As generative AI rapidly automates once time-intensive planning and product-definition work, professionals who shape digital services are being urged to double down on what machines still struggle to replicate: 'Human Touch'—the emotional, cultural, and contextual insight that turns a functional product into something people actually choose.
Speaking Tuesday ET at 'Metacon 2026', a major South Korean AI conference hosted by TV Chosun and co-organized by TokenPost, Lee Il-gu—better known in the industry as MacB—COO of MacB Planning, argued that the competitive edge for planners in the AI era will not come from producing more documents faster, but from designing experiences that move users. His session was titled 'From AI FOMO to Human Touch: Redefining Planning in the Age of AI'.
MacB framed the current moment as one of accelerating anxiety inside IT and product teams, driven by what he called 'AI FOMO' (Fear of Missing Out). In communities he operates for practitioners, he said discussion topics have shifted decisively toward AI: real-world use cases that improve output, head-to-head comparisons of tools, how AI could reshape careers, and how organizations should approach adoption strategies.
He cited survey findings showing the scale of the pressure. According to the data he referenced, 76% of respondents said they feel compelled to learn new AI tools, while 70% worry AI could reduce hiring. Roughly half said they have personally experienced 'AI FOMO', reflecting a broader concern that failing to integrate AI into workflows could mean falling behind.
That anxiety, MacB added, is already translating into action. Participants joining AI-focused planning study groups frequently cite fears of being “淘汰” by the market if they cannot apply AI in their day-to-day work, and a desire to move beyond fragmented experimentation toward practical, end-to-end implementation inside real projects.
At the core of his argument was a reassessment of what planning work actually is. Historically, he said, planning involved rigorous requirements analysis—defining what to build and why—often demanding substantial time and manpower. The process was complex enough that public-sector standards were created to guide requirements analysis. Now, with a single prompt, AI systems can generate in minutes what previously took teams days or weeks: requirements summaries, feature definitions, information architecture, menu structures, and even wireframes.
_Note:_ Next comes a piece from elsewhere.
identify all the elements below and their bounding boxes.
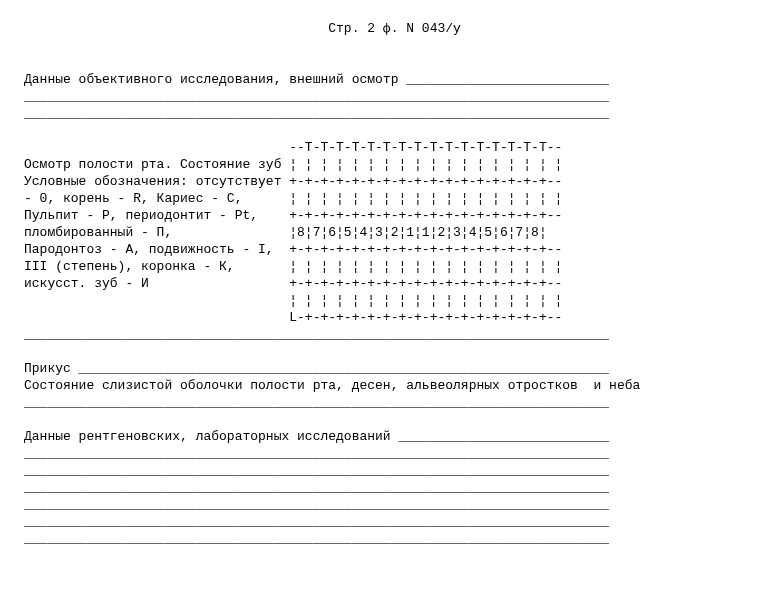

That productivity leap, MacB said, makes it impossible to compare “before and after” in a linear way—and forces the industry to redraw boundaries around the planner’s role. In his view, planning is shifting from producing artifacts to designing the 'inputs' that help AI derive the best direction ('WHY') and methodology ('HOW').
As AI increasingly handles drafting and documentation, MacB argued, human planners should concentrate on crafting the 'WOW point'—the emotional hook and contextual clarity that converts a casual explorer into a committed user. In a crowded digital marketplace, he said, success depends on making users feel: “This service is exactly what I need,” and that is difficult to achieve through optimization alone.
He also emphasized that the nature of 'Human Touch' will vary by industry and job function, but for planners it ultimately converges on one question: how to design a service that generates revenue and sustains engagement. Where planners once focused on what to build and how to build it, AI can now perform much of that work at scale. The planner’s value, he suggested, increasingly lies in how a service wins—through narrative, trust, empathy, and cultural fit.
Despite the growing fear that AI could replace planners entirely, MacB pushed back on the idea that planning will disappear. Claims that “planning is dead,” he noted, have surfaced repeatedly over decades. When UX design emerged, planning did not vanish; it fragmented and specialized. The AI era, he argued, will likely drive a similar evolution rather than elimination.
His closing message was less about resisting AI and more about reframing professional survival. Rather than becoming trapped in anxiety about AI overuse, he urged planners to re-architect their roles, focus on understanding people, and execute small, consistent changes that compound over time. “The more those changes are repeated,” he said, “the higher the probability of survival becomes.”
'Metacon 2026' ran from July 3 to 4 ET at Seoul’s COEX Grand Ballroom under the theme 'AI Makers Rise', spotlighting strategies and real-world case studies on how companies and individuals can turn AI adoption into measurable outcomes—and how AI is reshaping industries and day-to-day work.